What you need to do ->
Below are entries; repeat exactly, and nothing else, the lines from the one holding "plewood Shop" through the one holding "through the Energy Star program. Those", inclusive. Leave the pictures out.

Records supplied ->
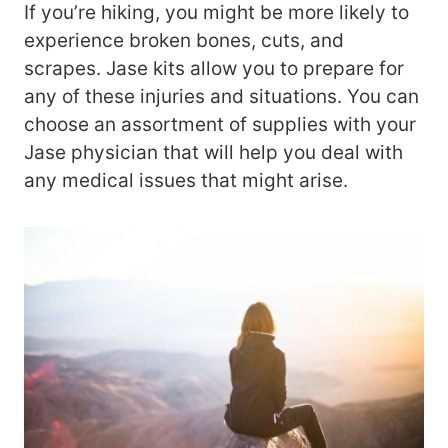
If you’re hiking, you might be more likely to
experience broken bones, cuts, and
scrapes. Jase kits allow you to prepare for
any of these injuries and situations. You can
choose an assortment of supplies with your
Jase physician that will help you deal with
any medical issues that might arise.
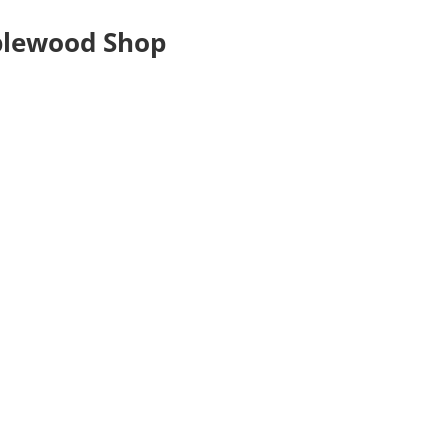
plewood Shop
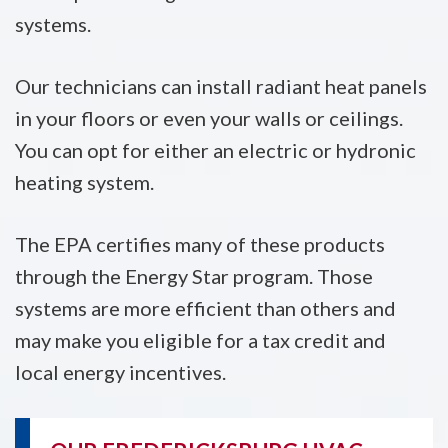
systems.
Our technicians can install radiant heat panels
in your floors or even your walls or ceilings.
You can opt for either an electric or hydronic
heating system.
The EPA certifies many of these products
through the Energy Star program. Those
systems are more efficient than others and
may make you eligible for a tax credit and
local energy incentives.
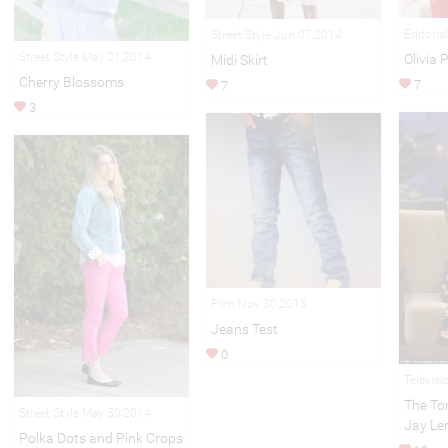
Editoria
Street Style Jun 07,2014
Street Style May 21,2014
Olivia 
Midi Skirt
Cherry Blossoms
7
7
3
Film Nov 30,2015
Jeans Test
0
Televisi
The To
Street Style May 30,2014
Jay Le
Polka Dots and Pink Crops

Exercise response ->
plewood Shop
systems.
Our technicians can install radiant heat panels
in your floors or even your walls or ceilings.
You can opt for either an electric or hydronic
heating system.
The EPA certifies many of these products
through the Energy Star program. Those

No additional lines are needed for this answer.